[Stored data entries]
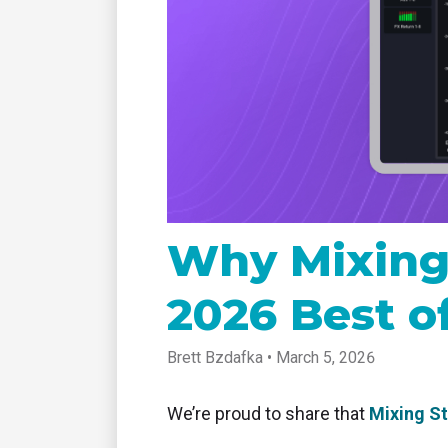
tablet with studio-quality control
of RT
Podcast
Hear stories and strategies from our
customers and experts
Why Mixing
2026 Best o
Brett Bzdafka • March 5, 2026
We’re proud to share that
Mixing S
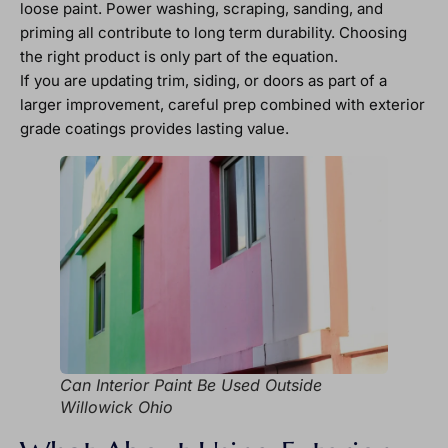
loose paint. Power washing, scraping, sanding, and
priming all contribute to long term durability. Choosing
the right product is only part of the equation.
If you are updating trim, siding, or doors as part of a
larger improvement, careful prep combined with exterior
grade coatings provides lasting value.
Can Interior Paint Be Used Outside
Willowick Ohio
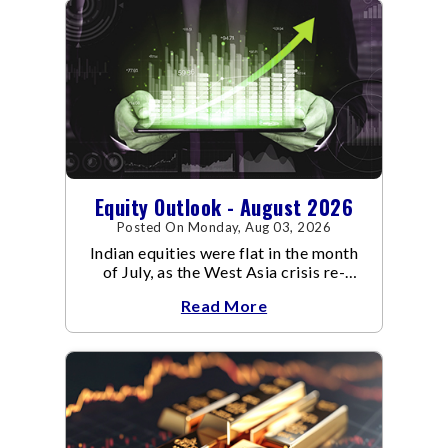
Equity Outlook - August 2026
Posted On Monday, Aug 03, 2026
Indian equities were flat in the month
of July, as the West Asia crisis re-
escalated. Flair up in the West Asia
Read More
conflict resulted in crude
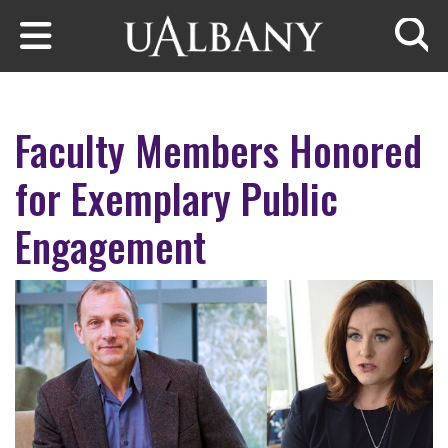
Skip to main content
Searc
Faculty Members Honored
for Exemplary Public
Engagement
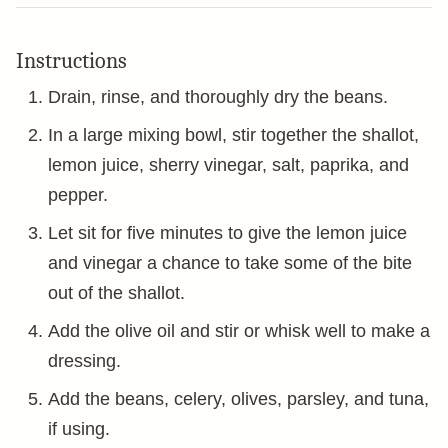
Instructions
Drain, rinse, and thoroughly dry the beans.
In a large mixing bowl, stir together the shallot,
lemon juice, sherry vinegar, salt, paprika, and
pepper.
Let sit for five minutes to give the lemon juice
and vinegar a chance to take some of the bite
out of the shallot.
Add the olive oil and stir or whisk well to make a
dressing.
Add the beans, celery, olives, parsley, and tuna,
if using.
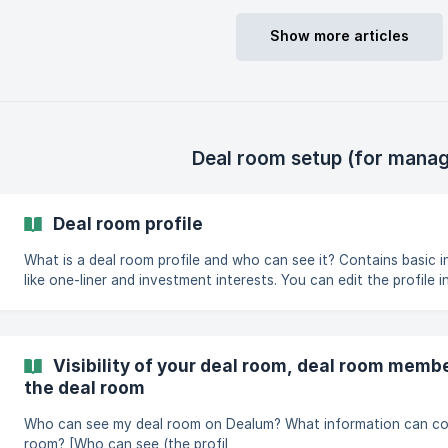
room, you have
Show more articles
Deal room setup (for manag
Deal room profile
What is a deal room profile and who can see it? Contains basic information about the deal room
like one-liner and investment interests. You can edit the profile i
Depending on the portfolio visibility setup, the deal room profile 
deal room's portfolio companies. You can find the shareable profile link in your deal room
settings from the Links tab. People you share this link with can 
company or j
Visibility of your deal room, deal room memb
the deal room
Who can see my deal room on Dealum? What information can co
room? [Who can see (the profil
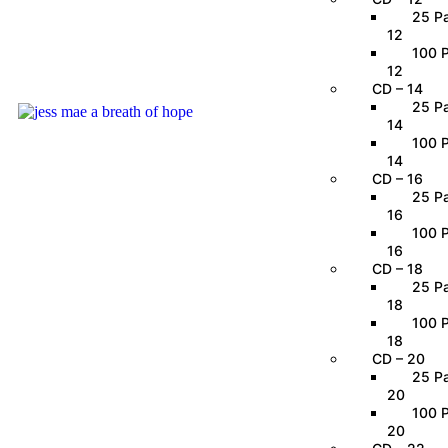
25 Pa
12
100 P
12
CD – 14
25 Pa
14
100 P
14
CD – 16
25 Pa
16
100 P
16
CD – 18
25 Pa
18
100 P
18
CD – 20
25 Pa
20
100 P
20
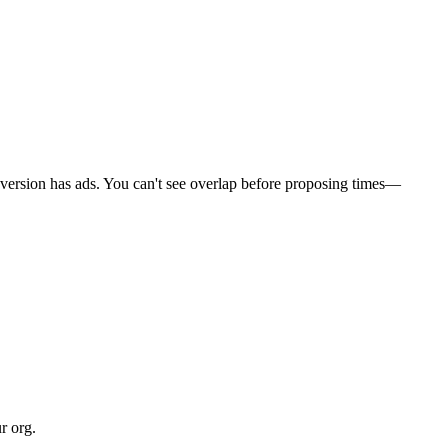
e version has ads. You can't see overlap before proposing times—
r org.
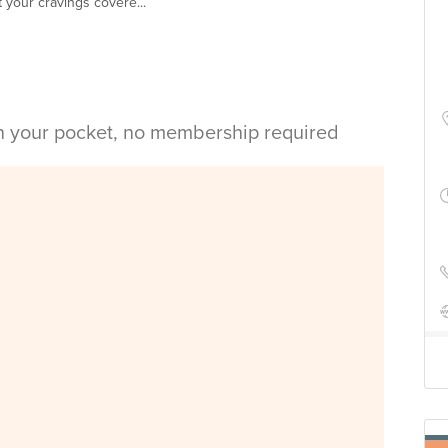
ot your cravings covere...
in your pocket, no membership required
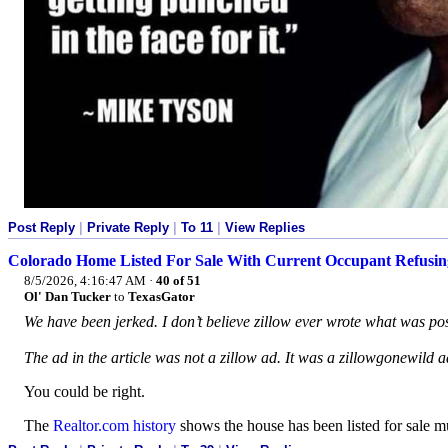
Post Reply
|
Private Reply
|
To 11
|
View Replies
Colorado Home Listed For Sale With Current Occupant Refusin
8/5/2026, 4:16:47 AM
·
40 of 51
Ol' Dan Tucker
to
TexasGator
We have been jerked. I don’t believe zillow ever wrote what was po
The ad in the article was not a zillow ad. It was a zillowgonewild ad 
You could be right.
The
Realtor.com history
shows the house has been listed for sale m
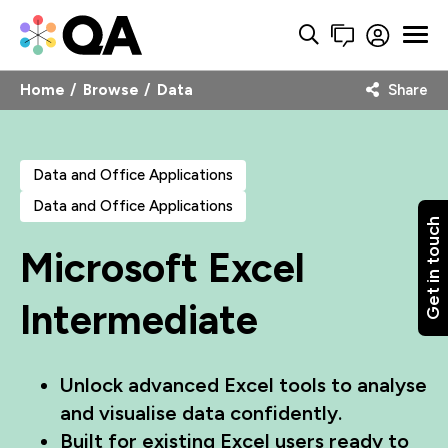
Home
Browse
Data
Share
Data and Office Applications
Data and Office Applications
Get in touch
Microsoft Excel
Intermediate
Unlock advanced Excel tools to analyse
and visualise data confidently.
Built for existing Excel users ready to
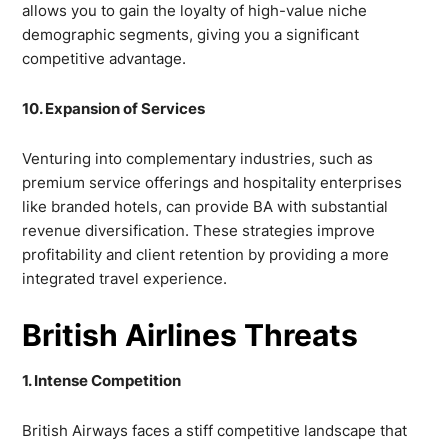
allows you to gain the loyalty of high-value niche
demographic segments, giving you a significant
competitive advantage.
10. Expansion of Services
Venturing into complementary industries, such as
premium service offerings and hospitality enterprises
like branded hotels, can provide BA with substantial
revenue diversification. These strategies improve
profitability and client retention by providing a more
integrated travel experience.
British Airlines Threats
1. Intense Competition
British Airways faces a stiff competitive landscape that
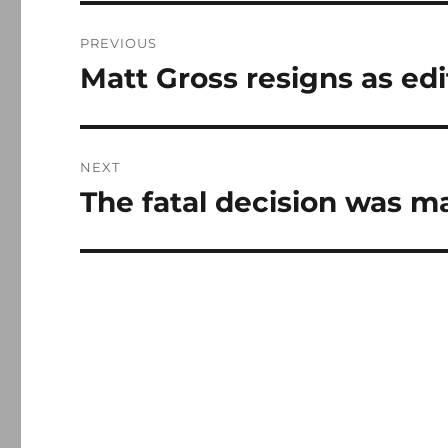
Post
PREVIOUS
navigation
Matt Gross resigns as ed
Previous
post:
NEXT
The fatal decision was m
Next
post:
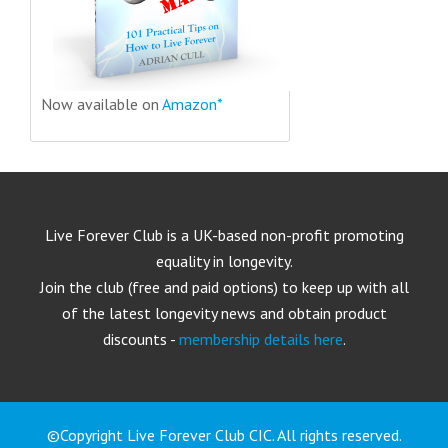
Now available on
Amazon*
Live Forever Club is a UK-based non-profit promoting
equality in longevity.
Join the club (free and paid options) to keep up with all
of the latest longevity news and obtain product
discounts -
membership details here
.
©Copyright Live Forever Club CIC. All rights reserved.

* ASSIGNED TASK: When a line contains the string "Home", copy it from the records.

* ANSWER TO THIS PROBLEM:
Colorado Home Listed For Sale With Current Occupant Refusin
Home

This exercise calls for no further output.